Reporters are more experienced than you are in an interview. They should be. They do it for a living. They know the questions that are likely to make you squirm.
For example, a reporter will often lead you into areas that you would rather not talk about for any number of reasons. For example, a reporter asks for confidential company information you are not permitted to discuss. Or, you are asked for details about your work for a client, which is off limits. Or, you simply are not an expert on the topic.
“Bridging” is the process of returning to your key messages and away from the topics you do not want to discuss. Or, the reporter may wander into subject areas that weren’t proposed as topics for the interview. This isn’t necessarily something bad – s/he may have a particular interest in that subject.

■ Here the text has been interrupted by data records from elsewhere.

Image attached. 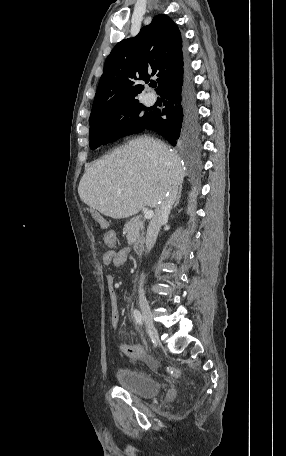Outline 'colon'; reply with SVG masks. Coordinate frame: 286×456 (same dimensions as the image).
Returning a JSON list of instances; mask_svg holds the SVG:
<instances>
[{
  "mask_svg": "<svg viewBox=\"0 0 286 456\" xmlns=\"http://www.w3.org/2000/svg\"><path fill=\"white\" fill-rule=\"evenodd\" d=\"M138 356L139 358H142L149 366L156 368V362L152 358L146 356L144 352H139ZM167 372L173 376H178L179 374L178 369L172 366L167 367Z\"/></svg>",
  "mask_w": 286,
  "mask_h": 456,
  "instance_id": "1",
  "label": "colon"
}]
</instances>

It’s just that you don’t. So how do you get the interview back on track? You do it by “bridging.”
Example of Bridging
Question: “Tell me about the new online service you’re developing for Best Client.”
Answer: “Our client Jack O’Brien is the person to talk to about that and I can put you in touch with him. But I’ve read with interest your stories about online services offered by money center banks. Let me tell you about how we’ve come up with a solution for companies with a thorny problem they’re facing in cross-selling their customers on the Internet.”
You have responded to the question by pointing him to the appropriate spokesperson, and demonstrated that you know the topics the writer is covering. Now you can return to a key message without alienating the reporter.